For 48.5% (16/33) of isolates the three methods gave identical results; for 18.2% of isolates the 16S and manual methods gave the same results; for 9.1% of isolates the manual and GTDB methods gave the same results; and for 6.1% of isolates the 16S and GTDB methods gave the same results. Finally, for 18.2% of isolates all three methods gave different results to each other i.e. different genera within same family or different levels of assignment (granularity/resolution) within the same branch of the tree. Most of the differences between the GTDB taxonomy and the other approaches was due to proposed taxonomic revisions by the GTDB group.
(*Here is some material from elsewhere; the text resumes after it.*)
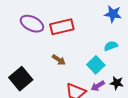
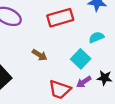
red rectangle: (62, 27) -> (60, 18), moved

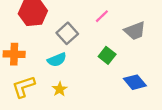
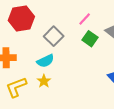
green square: (107, 55) -> (90, 39), moved
yellow star: (60, 89) -> (44, 81), moved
For example COT073 was placed within the Clostridiales order in the manual taxonomy, but that order was subdivided into several new groups in the GTDB taxonomy, based on calculations of relative evolutionary divergence (RED) within that group.
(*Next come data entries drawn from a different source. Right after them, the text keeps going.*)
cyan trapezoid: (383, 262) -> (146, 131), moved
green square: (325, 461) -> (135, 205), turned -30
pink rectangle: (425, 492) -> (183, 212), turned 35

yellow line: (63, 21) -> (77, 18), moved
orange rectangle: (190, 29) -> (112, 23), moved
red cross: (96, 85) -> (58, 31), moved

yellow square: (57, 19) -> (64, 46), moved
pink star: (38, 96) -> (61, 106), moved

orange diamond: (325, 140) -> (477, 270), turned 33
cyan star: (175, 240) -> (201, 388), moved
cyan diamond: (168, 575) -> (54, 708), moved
Our results suggest that the use of the automated GTDB tool to assign taxonomy to unidentified bacterial isolates is less subjective and much faster than manual assignment, while giving very similar results (e.g. identical taxonomy, difference only in taxonomic rank, or proposed taxonomic changes). Both genomic methods offer improved taxonomic resolution relative to 16S Sanger sequencing, at the additional cost/burden of requiring the entire genome. Finally, we expect these genomes will be of use to researchers studying canine oral health since the vast majority of closely related isolates so far sequenced have been collected from human hosts.
Accession numbers
The whole-genome shotgun projects have been deposited at DDBJ/ENA/GenBank under the accession numbers RQYC00000000-RQZI00000000. The versions described in this paper are versions RQYC01000000-RQZI01000000. These strains were submitted to NCBI using our “manual taxonomy” assignments, since the GTDB taxonomy is not yet widely accepted. However, for some of the isolates, NCBI made their own minor taxonomic revisions.
Competing interests
Corrin Wallis, Ian J. Davis, Stephen Harris, Lucy J. Holcombe, and Ciaran O’Flynn were employed by Mars Petcare UK. Mars Petcare representatives were involved in the design of the study, data analysis, and interpretation as well as in writing the manuscript. There are no products in development or marketed products to declare.
Acknowledgements
The authors would like to acknowledge the laboratory staff at WALTHAM Centre for Pet Nutrition for growing the bacterial isolates, extracting genomic DNA, and for initial species identification. The authors would also like to acknowledge John Zhang from UC Davis for the sequencing library preparation of isolates. The sequencing was carried by the DNA Technologies and Expression Analysis Cores at the UC Davis Genome Center, supported by NIH Shared Instrumentation Grant 1S10OD010786-01. This work was funded by WALTHAM Centre for Pet Nutrition.